Once upon a time, I wrote a quick-and-dirty Rails plugin for site configuration. Since then, I’ve continued to use variants on this pattern, and it’s evolved to the point that it deserved a revisit.

After continually slimming down the code, I realized that even though it’s tiny, it’s danged useful to be able to just drop this into a Rails app and go. Thus, I’d like to present Tarot, my Rails configuration solution.

Tarot’s current form is heavily inspired by the Rails I18n usage, and is very quick and easy to use in your app. The generator installs a sample yaml file at config/tarot.yml, as well as an initializer to bootstrap your configuration and provide a handy helper method for quick access to those config values.

Assuming you have a config file like so:

---
base: &base
  foo: bar
  nested:
    tree: value
  array:
    - value 1
    - value 2

development: &development
  <<: *base

test: &test
  <<: *base

production: &production
  <<: *base
  foo: baz

You’ll notice that all the environments inherit from your base environment; this gives you an easy way to define common settings once, then override them per environment. Handy!

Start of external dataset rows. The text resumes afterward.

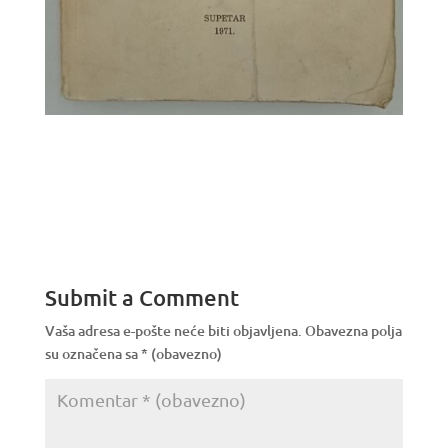
Submit a Comment
Vaša adresa e-pošte neće biti objavljena.
Obavezna polja
su označena sa
* (obavezno)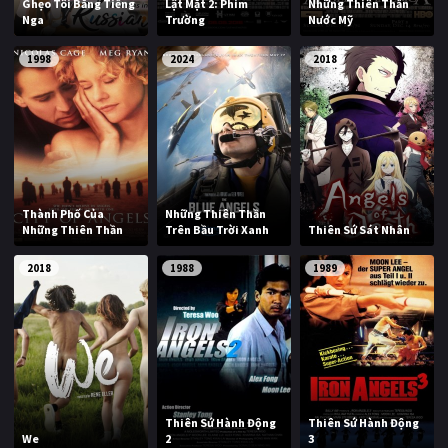
Ghẹo Tôi Bằng Tiếng
Lật Mặt 2: Phim
Những Thiên Thần
Nga
Trường
Nước Mỹ
1998
2024
2018
Thành Phố Của
Những Thiên Thần
Những Thiên Thần
Trên Bầu Trời Xanh
Thiên Sứ Sát Nhân
2018
1988
1989
Thiên Sứ Hành Động
Thiên Sứ Hành Động
We
2
3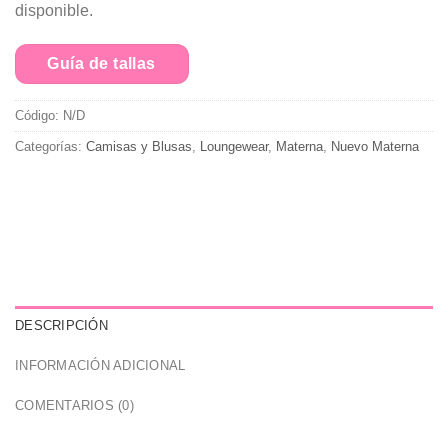
disponible.
Guía de tallas
Código:
N/D
Categorías:
Camisas y Blusas
,
Loungewear
,
Materna
,
Nuevo Materna
DESCRIPCIÓN
INFORMACIÓN ADICIONAL
COMENTARIOS (0)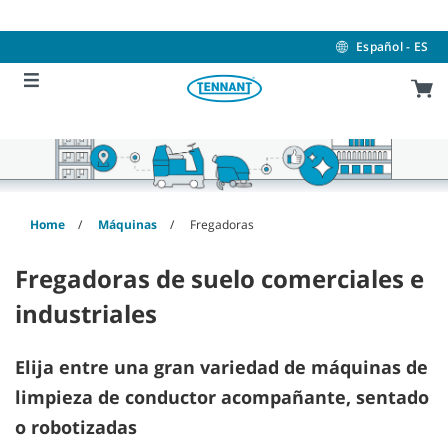
Skip
Skip
to
to
content
navigation
Español - ES
menu
Home
Máquinas
Fregadoras
Fregadoras de suelo comerciales e
industriales
Elija entre una gran variedad de máquinas de
limpieza de conductor acompañante, sentado
o robotizadas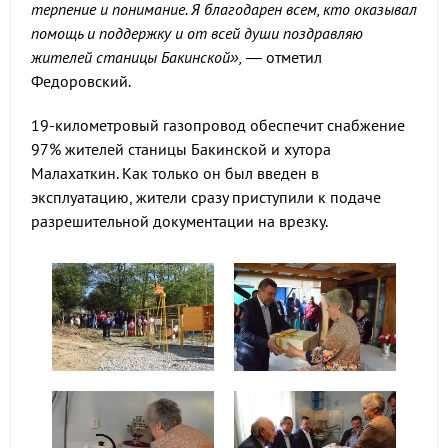
терпение и понимание. Я благодарен всем, кто оказывал
помощь и поддержку и от всей души поздравляю
жителей станицы Бакинской»,
— отметил
Федоровский.
19-километровый газопровод обеспечит снабжение
97% жителей станицы Бакинской и хутора
Малахаткин. Как только он был введен в
эксплуатацию, жители сразу приступили к подаче
разрешительной документации на врезку.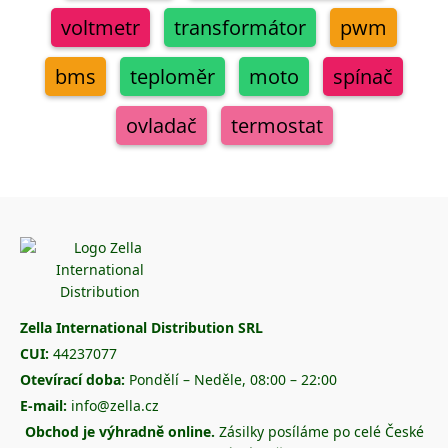
voltmetr
transformátor
pwm
bms
teploměr
moto
spínač
ovladač
termostat
Zella International Distribution SRL
CUI:
44237077
Otevírací doba:
Pondělí – Neděle, 08:00 – 22:00
E-mail:
info@zella.cz
Obchod je výhradně online.
Zásilky posíláme po celé České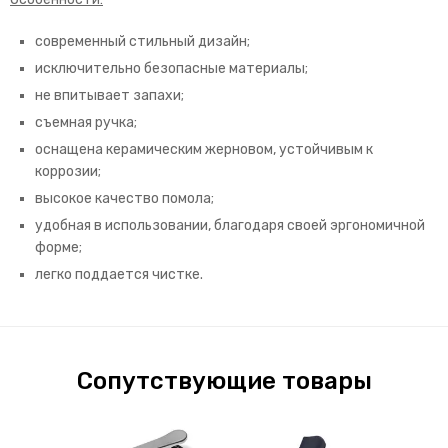
современный стильный дизайн;
исключительно безопасные материалы;
не впитывает запахи;
съемная ручка;
оснащена керамическим жерновом, устойчивым к
коррозии;
высокое качество помола;
удобная в использовании, благодаря своей эргономичной
форме;
легко поддается чистке.
Сопутствующие товары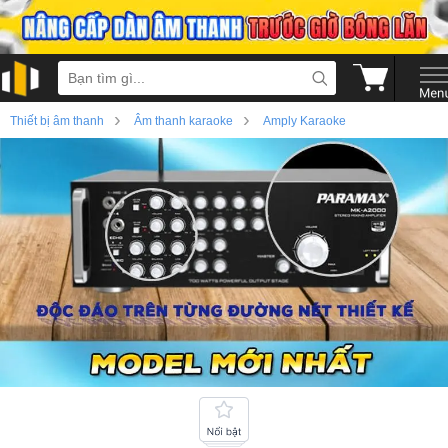
›
›
Thiết bị âm thanh
Âm thanh karaoke
Amply Karaoke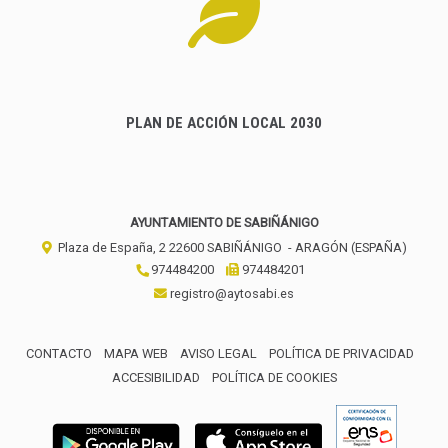
PLAN DE ACCIÓN LOCAL 2030
AYUNTAMIENTO DE SABIÑÁNIGO
Plaza de España, 2
22600
SABIÑÁNIGO
- ARAGÓN
(ESPAÑA)
974484200
974484201
registro@aytosabi.es
CONTACTO
MAPA WEB
AVISO LEGAL
POLÍTICA DE PRIVACIDAD
ACCESIBILIDAD
POLÍTICA DE COOKIES
ENLACE 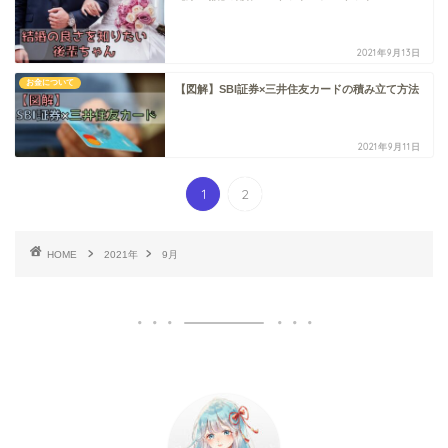
2021年9月13日
お金について
【図解】SBI証券×三井住友カードの積み立て方法
2021年9月11日
1
2
HOME
2021年
9月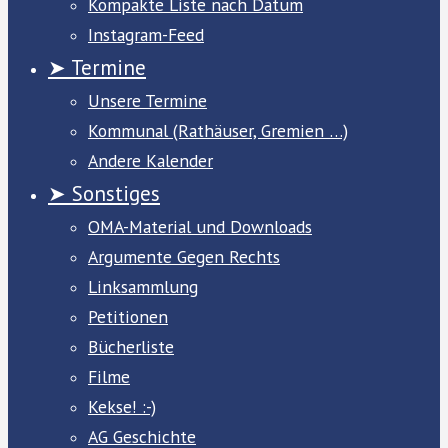
Kompakte Liste nach Datum
Instagram-Feed
➤ Termine
Unsere Termine
Kommunal (Rathäuser, Gremien …)
Andere Kalender
➤ Sonstiges
OMA-Material und Downloads
Argumente Gegen Rechts
Linksammlung
Petitionen
Bücherliste
Filme
Kekse! :-)
AG Geschichte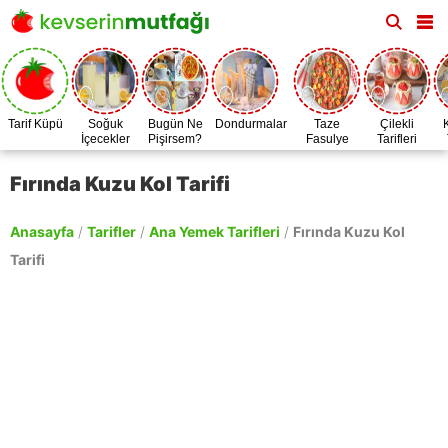
Tarif Küpü
Soğuk
Bugün Ne
Dondurmalar
Taze
Çilekli
İçecekler
Pişirsem?
Fasulye
Tarifleri
Zamanı
Fırında Kuzu Kol Tarifi
Anasayfa
/
Tarifler
/
Ana Yemek Tarifleri
/
Fırında Kuzu Kol
Tarifi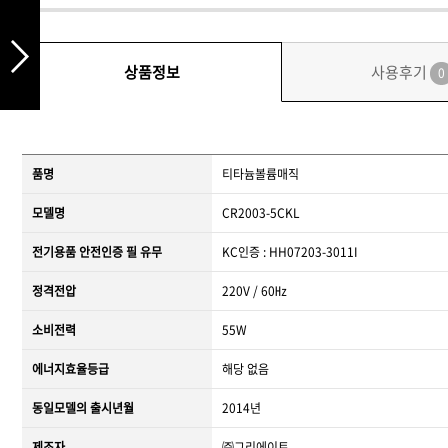
상품정보
사용후기
0
품명
티타늄볼륨매직
모델명
CR2003-5CKL
전기용품 안전인증 필 유무
KC인증 : HH07203-3011I
정격전압
220V / 60㎐
소비전력
55W
에너지효율등급
해당 없음
동일모델의 출시년월
2014년
제조자
㈜그리에이트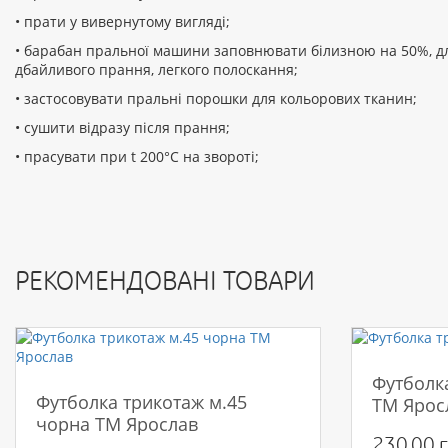
• прати у вивернутому вигляді;
• барабан пральної машини заповнювати білизною на 50%, д
дбайливого прання, легкого полоскання;
• застосовувати пральні порошки для кольорових тканин;
• сушити відразу після прання;
• прасувати при t 200°С на звороті;
РЕКОМЕНДОВАНІ ТОВАРИ
Футболка
Футболка трикотаж м.45
ТМ Ярос
чорна ТМ Ярослав
230.00 г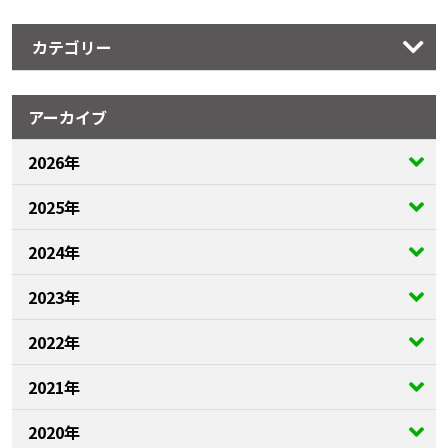
カテゴリー
アーカイブ
2026年
2025年
2024年
2023年
2022年
2021年
2020年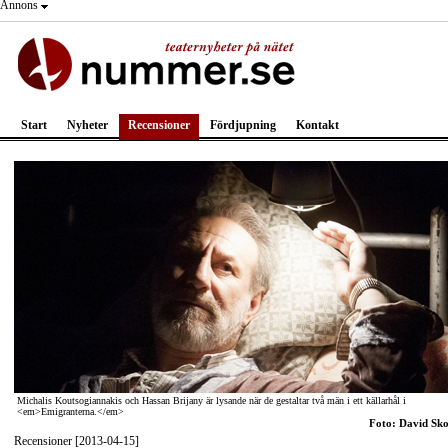
Annons
Start
Nyheter
Recensioner
Fördjupning
Kontakt
Michalis Koutsogiannakis och Hassan Brijany är lysande när de gestaltar två män i ett källarhål i
<em>Emigranterna.</em>
Foto: David Sk
Recensioner [2013-04-15]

You could can access values by key, or by dot-delimited path:

config('foo') => 'bar'
config('nested.tree') => value

Default values are similarly easy.

config('foo.missing', 42) => 42

Finally, while Tarot will read your current application environment’s config, if you want to reach into another environment, that’s likewise easy:

config('foo', nil, 'production') => 'baz'

As of 0.1.2, Tarot also supports method_missing invocation:

Config = Tarot::Config.new('settings.yml', Rails.env)
Config.foo.bar.baz => "bin"

It also supports default values:

# Assuming foo has no subkey bar
Config.foo.bar("default") => "default"

But it’ll fail if you try to invoke method_missing on a non-leaf node

# Assuming that there is no `blaze` tree
Config.blaze.blarg => NameError

That’s about all there is to it – config isn’t (or shouldn’t be) a hard problem, so there’s not a whole lot to it, but it should get you up and running with easily-configured Rails apps in seconds.